Please write the listing below out again exactly, leaving every picture behind.
* * * *
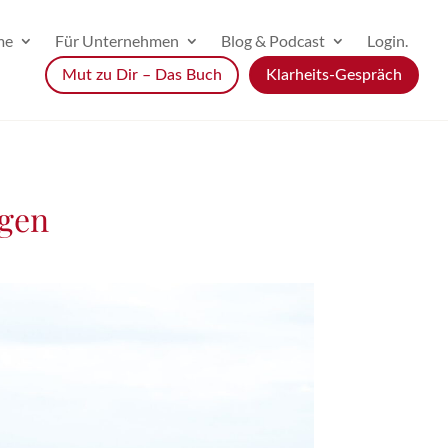
me
Für Unternehmen
Blog & Podcast
Login.
Mut zu Dir – Das Buch
Klarheits-Gespräch
ngen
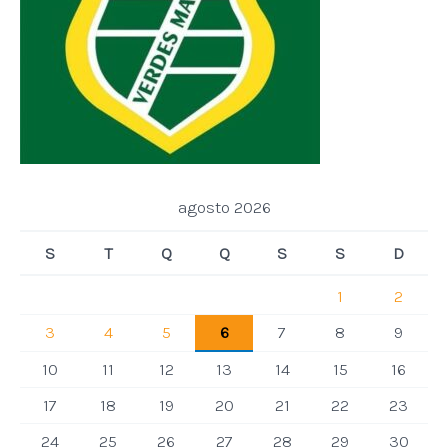
agosto 2026
S
T
Q
Q
S
S
D
1
2
3
4
5
6
7
8
9
10
11
12
13
14
15
16
17
18
19
20
21
22
23
24
25
26
27
28
29
30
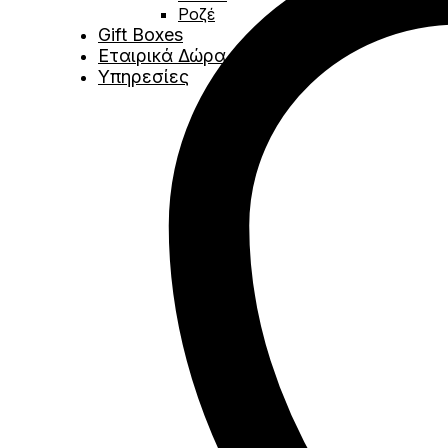
Ροζέ
Gift Boxes
Εταιρικά Δώρα
Υπηρεσίες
* * * *
## RESULT OF THIS TASK
me
Für Unternehmen
Blog & Podcast
Login.
Mut zu Dir – Das Buch
Klarheits-Gespräch
ngen
agosto 2026
S
T
Q
Q
S
S
D
1
2
3
4
5
6
7
8
9
10
11
12
13
14
15
16
17
18
19
20
21
22
23
24
25
26
27
28
29
30
Ροζέ
Gift Boxes
Εταιρικά Δώρα
Υπηρεσίες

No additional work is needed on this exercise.